[[ RECORDS SUPPLIED, beginning ]]

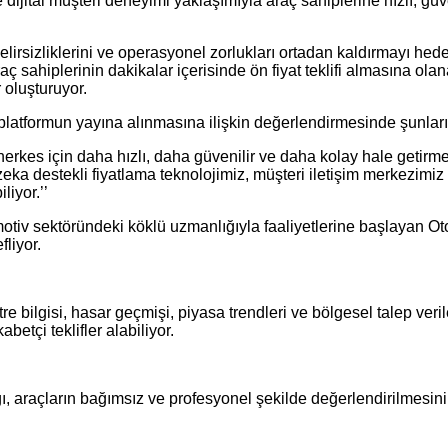
dijital müşteri deneyimi yaklaşımıyla araç sahiplerine hızlı, güven
belirsizliklerini ve operasyonel zorlukları ortadan kaldırmayı he
raç sahiplerinin dakikalar içerisinde ön fiyat teklifi almasına olan
r oluşturuyor.
 platformun yayına alınmasına ilişkin değerlendirmesinde şunları
ı herkes için daha hızlı, daha güvenilir ve daha kolay hale geti
eka destekli fiyatlama teknolojimiz, müşteri iletişim merkezimi
liyor.’’
otiv sektöründeki köklü uzmanlığıyla faaliyetlerine başlayan Otob
fliyor.
re bilgisi, hasar geçmişi, piyasa trendleri ve bölgesel talep ver
betçi teklifler alabiliyor.
ğı, araçların bağımsız ve profesyonel şekilde değerlendirilmesin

[[ RECORDS SUPPLIED, end ]]

◆ **WHAT YOU HAVE TO DO**: Give the lines of the entries above exactly as they appear, leaving out each picture.

◆ **RESPONSE TO THE TASK**:
dijital müşteri deneyimi yaklaşımıyla araç sahiplerine hızlı, güven
belirsizliklerini ve operasyonel zorlukları ortadan kaldırmayı he
raç sahiplerinin dakikalar içerisinde ön fiyat teklifi almasına olan
r oluşturuyor.
 platformun yayına alınmasına ilişkin değerlendirmesinde şunları
ı herkes için daha hızlı, daha güvenilir ve daha kolay hale geti
eka destekli fiyatlama teknolojimiz, müşteri iletişim merkezimi
liyor.’’
otiv sektöründeki köklü uzmanlığıyla faaliyetlerine başlayan Otob
fliyor.
re bilgisi, hasar geçmişi, piyasa trendleri ve bölgesel talep ver
betçi teklifler alabiliyor.
ğı, araçların bağımsız ve profesyonel şekilde değerlendirilmesin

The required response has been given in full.